Ethnogenesis and biosphere of the Earth

Dedicated to my wife Natalia Viktorovna

Introduction

What will be discussed and why this is important,

In which the necessity of ethnology is substantiated and the author's view of ethnogenesis is stated, without the argumentation to which the rest of the treatise is devoted, where the author will lead the reader through a labyrinth of contradictions

Fear of disappointment

When a reader of our time buys and opens a new book on history or ethnography, he is not sure that he will read it even to the middle. The book may seem boring, meaningless, or simply not to his taste. But the reader is still good: he just lost two or three rubles, but what about the author? Collections of information. Formulation of the problem. Decades of searching for a solution. Years at the desk. Explanations with reviewers. Fight with the editor. And suddenly all for nothing - the book is uninteresting! It lies in libraries ... and no one takes it. So life has been wasted.

It is so terrible that it is necessary to take all measures to avoid such a result. But what? During his studies at the university and in graduate school, the future author is often inspired with the idea that his task is to write out as many quotations from sources as possible, put them in any order and conclude: in ancient times there were slave owners and slaves. The slave owners were bad, but they were good; the slaves were good, but they were bad. And the peasants fared worse.
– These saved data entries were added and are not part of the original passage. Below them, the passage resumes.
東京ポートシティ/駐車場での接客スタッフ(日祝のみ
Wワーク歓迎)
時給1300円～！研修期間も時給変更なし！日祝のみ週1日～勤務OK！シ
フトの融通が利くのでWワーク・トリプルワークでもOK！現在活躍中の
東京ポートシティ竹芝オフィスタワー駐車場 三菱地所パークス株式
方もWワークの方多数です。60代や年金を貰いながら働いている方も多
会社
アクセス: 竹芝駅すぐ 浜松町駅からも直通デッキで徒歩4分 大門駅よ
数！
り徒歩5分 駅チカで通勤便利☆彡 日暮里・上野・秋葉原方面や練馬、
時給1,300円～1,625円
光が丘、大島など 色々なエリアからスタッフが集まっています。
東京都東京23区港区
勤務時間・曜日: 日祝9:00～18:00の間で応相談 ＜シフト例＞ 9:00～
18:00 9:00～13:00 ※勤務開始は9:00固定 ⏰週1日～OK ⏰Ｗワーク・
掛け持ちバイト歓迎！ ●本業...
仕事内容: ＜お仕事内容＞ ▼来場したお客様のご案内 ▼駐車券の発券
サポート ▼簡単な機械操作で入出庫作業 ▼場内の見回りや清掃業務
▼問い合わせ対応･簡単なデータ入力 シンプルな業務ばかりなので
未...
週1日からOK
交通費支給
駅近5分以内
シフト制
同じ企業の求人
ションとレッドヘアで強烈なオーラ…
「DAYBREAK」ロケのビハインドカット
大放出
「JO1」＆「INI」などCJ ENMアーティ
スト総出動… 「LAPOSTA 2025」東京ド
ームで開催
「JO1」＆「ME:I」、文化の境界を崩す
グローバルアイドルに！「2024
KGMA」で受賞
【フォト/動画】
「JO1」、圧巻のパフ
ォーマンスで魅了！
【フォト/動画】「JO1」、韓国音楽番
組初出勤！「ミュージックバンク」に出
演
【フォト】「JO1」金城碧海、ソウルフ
All this, of course, is correct, but the trouble is that no one wants to read about it, even the author himself. Firstly, because it is already known, and secondly, because it does not explain, for example, why some armies won victories while others suffered defeat, and why some countries strengthened while others weakened. And, finally, why mighty ethnic groups arose and where did they disappear, although there was certainly no complete extinction of their members.
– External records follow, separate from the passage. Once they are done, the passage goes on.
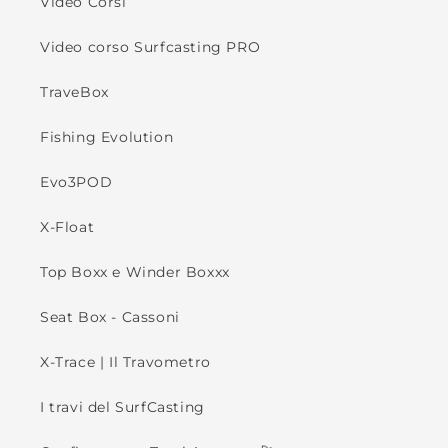
Video Corsi
Video corso Surfcasting PRO
TraveBox
Fishing Evolution
Evo3POD
X-Float
Top Boxx e Winder Boxxx
Seat Box - Cassoni
X-Trace | Il Travometro
I travi del SurfCasting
All of the above questions are entirely related to the topic we have chosen - the sudden strengthening of a particular people and its subsequent disappearance. A vivid example of this is the Mongols of the 12th-17th centuries, but other peoples also obeyed the same pattern. The late academician B. Ya. Vladimirtsov clearly formulated the problem: “I want to understand how and why all this happened?”, but he did not give an answer, like other researchers. But we return to this plot again and again, firmly believing that the reader will not close the book on the second page.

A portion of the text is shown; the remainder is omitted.